TASK DESCRIPTION - Please filter the data down to the lines that include the word "against" and copy them.

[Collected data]
____________________

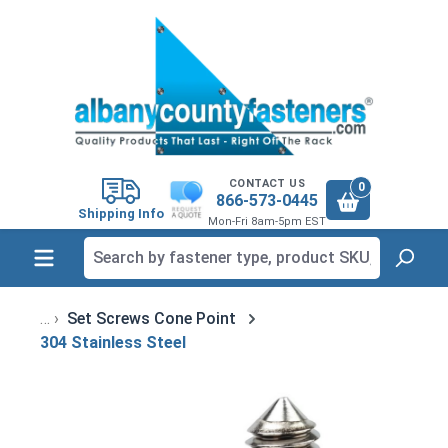
in content
CONTACT US
0
866-573-0445
Shipping Info
Mon-Fri 8am-5pm EST
Set Screws Cone Point
304 Stainless Steel
Skip image gallery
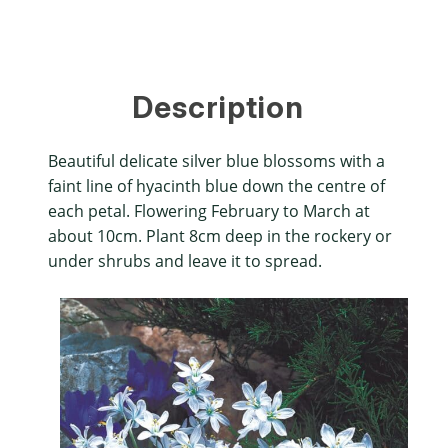
Description
Beautiful delicate silver blue blossoms with a
faint line of hyacinth blue down the centre of
each petal. Flowering February to March at
about 10cm. Plant 8cm deep in the rockery or
under shrubs and leave it to spread.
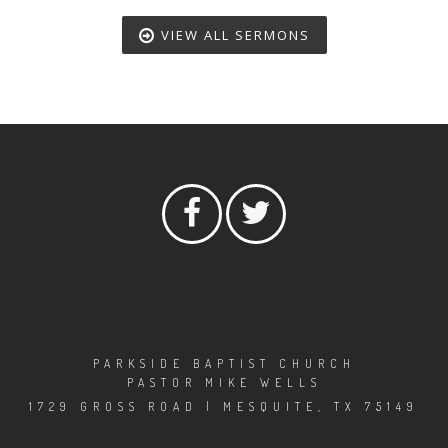
VIEW ALL SERMONS
PARKSIDE BAPTIST CHURCH
PASTOR MIKE WELLS
1729 GROSS ROAD | MESQUITE, TX 75149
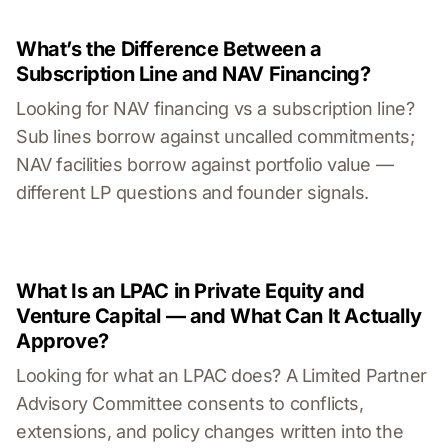
What’s the Difference Between a
Subscription Line and NAV Financing?
Looking for NAV financing vs a subscription line?
Sub lines borrow against uncalled commitments;
NAV facilities borrow against portfolio value —
different LP questions and founder signals.
What Is an LPAC in Private Equity and
Venture Capital — and What Can It Actually
Approve?
Looking for what an LPAC does? A Limited Partner
Advisory Committee consents to conflicts,
extensions, and policy changes written into the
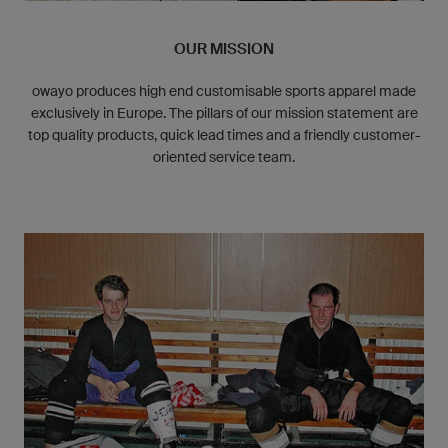
OUR MISSION
owayo produces high end customisable sports apparel made
exclusively in Europe. The pillars of our mission statement are
top quality products, quick lead times and a friendly customer-
oriented service team.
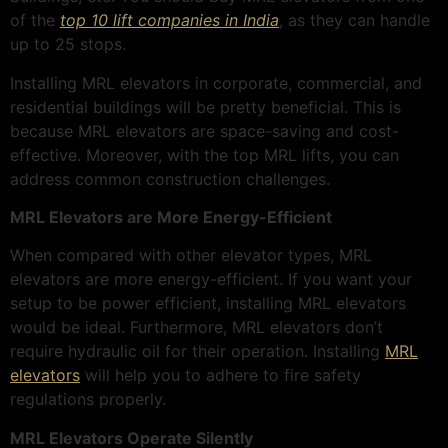
of the
top 10 lift companies in India
, as they can handle
up to 25 stops.
Installing MRL elevators in corporate, commercial, and
residential buildings will be pretty beneficial. This is
because MRL elevators are space-saving and cost-
effective. Moreover, with the top MRL lifts, you can
address common construction challenges.
MRL Elevators are More Energy-Efficient
When compared with other elevator types, MRL
elevators are more energy-efficient. If you want your
setup to be power efficient, installing MRL elevators
would be ideal. Furthermore, MRL elevators don’t
require hydraulic oil for their operation. Installing
MRL
elevators
will help you to adhere to fire safety
regulations properly.
MRL Elevators Operate Silently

____________________

RESPONSE TO THIS EXERCISE -
Sub lines borrow against uncalled commitments;
NAV facilities borrow against portfolio value —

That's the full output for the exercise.